Mr Quinlan: How did you go mate?

MR STEFANIAK: I did a lot better than the last No 2, Teddy. The only way you get in as No 2 on the Senate ticket in a major party in Canberra is if their No 1 gets hit by a bus after they issue the writs, and that is yet to happen. I think 20 is a reasonable number. I think it is fair for the minor groupings, for Independents. It is not particularly onerous, but at least it indicates some level of support. It is quite manageable. I do not think it disadvantages anyone. We think 50 is fine federally, but the ACT is that much smaller. The Liberal Party thinks 20 is a fair figure. Accordingly, I commend that to the house.

MR KAINE (9.03): Mr Speaker, this is one of those hurdles that I spoke about. Mr Stanhope justifies his amendment to make it 50 on the ground that somehow or other this establishes some sort of credibility for the candidate. Fifty constitutes credibility. The Electoral Commissioner thought two did. The Liberal Party thinks 20 does. So it is an interesting debate about how many signatures you have to get on a bit of paper before you are a credible candidate. Even if you had 1,000, does that necessarily make you a credible candidate? If somebody wants to take the mickey out of the electorate as some people before have done and stand with some very odd party titles, does getting 50 signatures change their attitude, or 20, or 10, or 6 or 18? It is a fiction, Mr Speaker. Mr Stanhope is expecting us to build into our Electoral Act a fiction that 50 signatures on a bit of paper constitutes credibility before a candidate can go and nominate to the Electoral Commission as a candidate. There is just no substance to that proposition at all.

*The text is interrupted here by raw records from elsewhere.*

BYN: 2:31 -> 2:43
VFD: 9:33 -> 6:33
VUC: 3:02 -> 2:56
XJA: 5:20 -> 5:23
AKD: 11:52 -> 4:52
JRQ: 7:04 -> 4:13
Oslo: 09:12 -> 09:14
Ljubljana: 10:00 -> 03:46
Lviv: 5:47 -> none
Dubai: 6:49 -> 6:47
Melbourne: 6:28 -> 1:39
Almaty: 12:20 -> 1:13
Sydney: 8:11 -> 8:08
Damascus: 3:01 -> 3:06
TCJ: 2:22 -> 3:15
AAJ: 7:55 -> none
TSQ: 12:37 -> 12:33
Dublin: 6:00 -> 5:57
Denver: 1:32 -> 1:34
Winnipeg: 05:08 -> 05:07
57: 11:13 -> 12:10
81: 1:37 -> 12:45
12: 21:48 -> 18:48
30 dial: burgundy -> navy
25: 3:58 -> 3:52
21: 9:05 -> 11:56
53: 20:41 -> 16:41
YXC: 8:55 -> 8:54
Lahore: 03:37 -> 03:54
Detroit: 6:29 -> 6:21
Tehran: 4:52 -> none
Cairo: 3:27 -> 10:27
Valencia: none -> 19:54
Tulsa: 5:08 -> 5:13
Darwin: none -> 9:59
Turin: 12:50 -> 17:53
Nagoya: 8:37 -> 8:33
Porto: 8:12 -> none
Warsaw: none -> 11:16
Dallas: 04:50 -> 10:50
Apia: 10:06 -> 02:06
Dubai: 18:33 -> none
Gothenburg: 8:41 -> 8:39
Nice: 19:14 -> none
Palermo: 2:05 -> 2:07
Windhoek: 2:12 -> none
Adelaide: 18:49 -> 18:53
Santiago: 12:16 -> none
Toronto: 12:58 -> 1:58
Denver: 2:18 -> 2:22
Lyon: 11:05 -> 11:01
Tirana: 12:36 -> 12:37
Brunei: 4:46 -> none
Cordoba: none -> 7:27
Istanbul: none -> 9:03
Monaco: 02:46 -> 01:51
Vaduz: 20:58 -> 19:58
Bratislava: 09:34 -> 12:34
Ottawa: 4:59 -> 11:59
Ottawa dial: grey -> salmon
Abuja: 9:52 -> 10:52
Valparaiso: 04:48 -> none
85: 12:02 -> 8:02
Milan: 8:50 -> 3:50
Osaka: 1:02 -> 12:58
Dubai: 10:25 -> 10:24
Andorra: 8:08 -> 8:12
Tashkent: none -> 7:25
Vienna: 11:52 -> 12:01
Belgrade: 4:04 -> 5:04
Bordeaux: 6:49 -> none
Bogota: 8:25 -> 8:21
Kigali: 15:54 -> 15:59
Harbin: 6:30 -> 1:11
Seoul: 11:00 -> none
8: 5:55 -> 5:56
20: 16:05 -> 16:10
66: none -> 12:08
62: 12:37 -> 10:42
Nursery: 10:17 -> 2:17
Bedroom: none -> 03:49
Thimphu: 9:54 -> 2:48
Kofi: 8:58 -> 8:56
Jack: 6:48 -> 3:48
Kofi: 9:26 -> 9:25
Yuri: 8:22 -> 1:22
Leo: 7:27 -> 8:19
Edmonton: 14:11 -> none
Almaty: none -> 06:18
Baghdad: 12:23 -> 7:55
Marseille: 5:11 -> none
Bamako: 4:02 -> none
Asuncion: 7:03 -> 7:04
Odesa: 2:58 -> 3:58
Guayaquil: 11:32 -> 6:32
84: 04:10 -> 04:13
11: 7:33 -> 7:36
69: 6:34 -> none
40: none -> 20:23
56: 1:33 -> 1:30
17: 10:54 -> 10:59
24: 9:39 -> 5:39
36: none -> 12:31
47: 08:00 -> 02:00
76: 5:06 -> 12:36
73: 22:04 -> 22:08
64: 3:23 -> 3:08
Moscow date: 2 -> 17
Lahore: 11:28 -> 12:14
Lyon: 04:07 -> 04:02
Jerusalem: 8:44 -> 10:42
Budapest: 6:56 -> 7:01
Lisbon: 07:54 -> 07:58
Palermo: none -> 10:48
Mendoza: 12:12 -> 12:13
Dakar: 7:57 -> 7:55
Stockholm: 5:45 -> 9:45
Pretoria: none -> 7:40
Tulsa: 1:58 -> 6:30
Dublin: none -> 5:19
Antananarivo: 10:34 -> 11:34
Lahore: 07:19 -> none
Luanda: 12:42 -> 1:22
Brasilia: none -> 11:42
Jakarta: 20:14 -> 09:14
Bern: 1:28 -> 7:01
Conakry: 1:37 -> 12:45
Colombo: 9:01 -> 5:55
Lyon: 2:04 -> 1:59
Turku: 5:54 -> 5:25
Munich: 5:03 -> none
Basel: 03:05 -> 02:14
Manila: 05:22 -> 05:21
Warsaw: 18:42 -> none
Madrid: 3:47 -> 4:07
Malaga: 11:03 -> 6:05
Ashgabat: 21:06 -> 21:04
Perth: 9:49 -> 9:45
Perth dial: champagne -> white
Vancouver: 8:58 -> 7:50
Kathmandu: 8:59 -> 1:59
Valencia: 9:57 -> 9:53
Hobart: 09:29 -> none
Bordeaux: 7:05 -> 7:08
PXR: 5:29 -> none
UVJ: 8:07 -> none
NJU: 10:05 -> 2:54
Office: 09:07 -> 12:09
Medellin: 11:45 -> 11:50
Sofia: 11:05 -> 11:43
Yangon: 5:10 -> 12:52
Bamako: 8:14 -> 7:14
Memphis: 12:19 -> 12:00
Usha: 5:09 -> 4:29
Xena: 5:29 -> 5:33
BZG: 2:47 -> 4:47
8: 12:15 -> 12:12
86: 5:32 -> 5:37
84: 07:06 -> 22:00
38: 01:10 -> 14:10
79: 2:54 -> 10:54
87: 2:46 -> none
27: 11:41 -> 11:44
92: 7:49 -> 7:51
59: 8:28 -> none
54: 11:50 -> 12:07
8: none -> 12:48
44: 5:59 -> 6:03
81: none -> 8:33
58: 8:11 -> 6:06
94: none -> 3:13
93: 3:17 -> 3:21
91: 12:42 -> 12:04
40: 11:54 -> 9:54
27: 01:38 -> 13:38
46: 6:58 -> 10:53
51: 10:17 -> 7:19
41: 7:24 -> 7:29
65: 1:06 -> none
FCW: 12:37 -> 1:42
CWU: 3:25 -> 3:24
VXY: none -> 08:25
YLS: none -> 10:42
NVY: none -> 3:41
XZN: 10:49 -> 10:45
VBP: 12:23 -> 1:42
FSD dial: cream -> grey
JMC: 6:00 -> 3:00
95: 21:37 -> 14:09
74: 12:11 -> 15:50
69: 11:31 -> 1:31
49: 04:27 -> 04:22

I think somebody made the rather idiotic comment in here the other day that all you have to do is get your mum's and dad's signatures. Well, maybe that is not bad. If your mum and dad both think that you are worth standing as a candidate, maybe that is a pretty good qualification. I know a lot of mums and dads who would not think their kids could hack it and they would not nominate them.

I just do not understand this. It is simply setting another hurdle in the way of Independents. Mr Stanhope, when he goes to enrol, will not have to take his list of 50 candidates with him. My guess is that in some of the party branches, Liberal and Labor, some of the candidates at the tail end of the preselection list got up with maybe six votes from the preselectors in their own party, maybe six. Because they are the last candidate, they got six votes and they are in as a candidate. But when Independents turn up they have to have 50.

Mr Moore: Or even 20, with the amendment.

MR KAINE: Or even 20, yes. There is just no justification for Mr Stanhope's position. He has not put forward any argument that says that 50 is a good number. Nor have the Liberals put forward any argument that 20 is a good number. It is just a better number than 50 in their view. Well, I reckon two is a good number. I reckon the Electoral Commission got it right.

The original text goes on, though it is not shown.